Requirement:
Out of the records below, copy all lines in which the word "municipale" occurs.

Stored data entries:
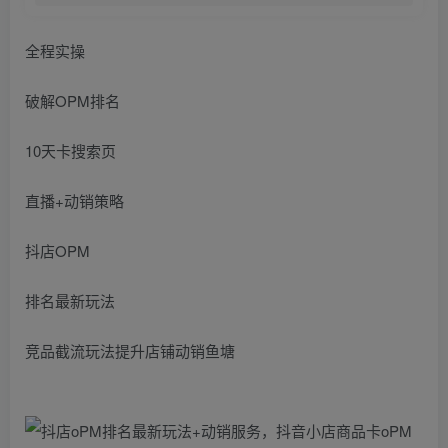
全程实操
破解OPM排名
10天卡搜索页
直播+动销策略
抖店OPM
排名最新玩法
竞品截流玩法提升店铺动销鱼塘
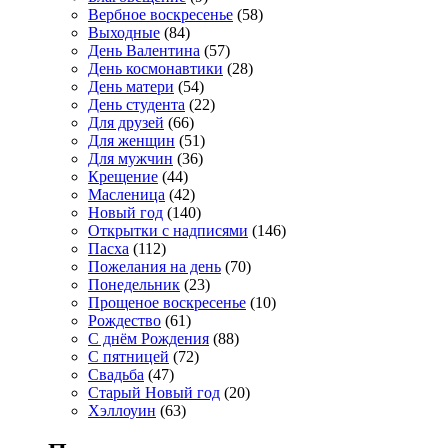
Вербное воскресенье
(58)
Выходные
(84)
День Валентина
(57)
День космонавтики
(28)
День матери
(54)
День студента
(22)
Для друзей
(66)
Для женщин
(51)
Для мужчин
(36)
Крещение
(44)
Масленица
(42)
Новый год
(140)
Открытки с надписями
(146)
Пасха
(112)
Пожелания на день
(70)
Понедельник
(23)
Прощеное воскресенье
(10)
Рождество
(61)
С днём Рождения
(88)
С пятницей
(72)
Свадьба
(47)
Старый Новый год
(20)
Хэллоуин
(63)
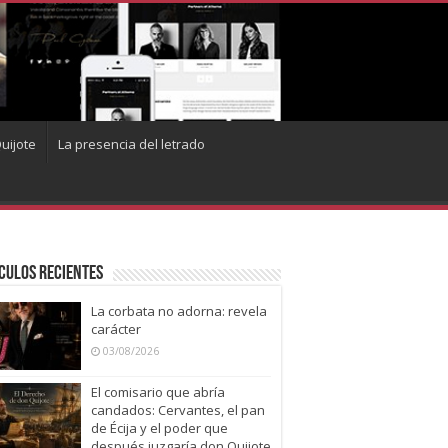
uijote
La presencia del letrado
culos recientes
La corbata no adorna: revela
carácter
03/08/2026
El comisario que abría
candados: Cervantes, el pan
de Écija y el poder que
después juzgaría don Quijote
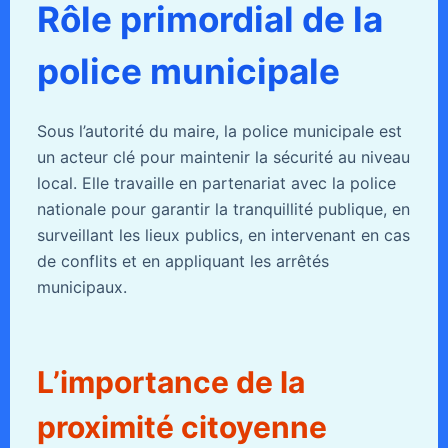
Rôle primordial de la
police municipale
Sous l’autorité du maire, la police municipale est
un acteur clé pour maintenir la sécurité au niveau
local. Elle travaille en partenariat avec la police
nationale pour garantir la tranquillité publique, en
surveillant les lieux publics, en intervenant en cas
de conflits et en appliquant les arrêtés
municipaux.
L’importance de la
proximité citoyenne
...
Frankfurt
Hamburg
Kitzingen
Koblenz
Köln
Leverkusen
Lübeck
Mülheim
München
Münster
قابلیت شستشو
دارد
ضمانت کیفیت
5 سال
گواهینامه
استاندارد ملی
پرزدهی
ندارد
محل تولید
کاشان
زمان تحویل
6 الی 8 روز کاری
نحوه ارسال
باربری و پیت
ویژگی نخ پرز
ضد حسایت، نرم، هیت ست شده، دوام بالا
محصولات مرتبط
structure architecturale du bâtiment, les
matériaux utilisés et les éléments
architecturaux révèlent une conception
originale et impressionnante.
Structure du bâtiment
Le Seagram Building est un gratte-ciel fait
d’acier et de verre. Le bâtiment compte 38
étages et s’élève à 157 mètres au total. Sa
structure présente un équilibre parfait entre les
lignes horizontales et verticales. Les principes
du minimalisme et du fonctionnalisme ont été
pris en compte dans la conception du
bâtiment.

Task answer:
police municipale
Sous l’autorité du maire, la police municipale est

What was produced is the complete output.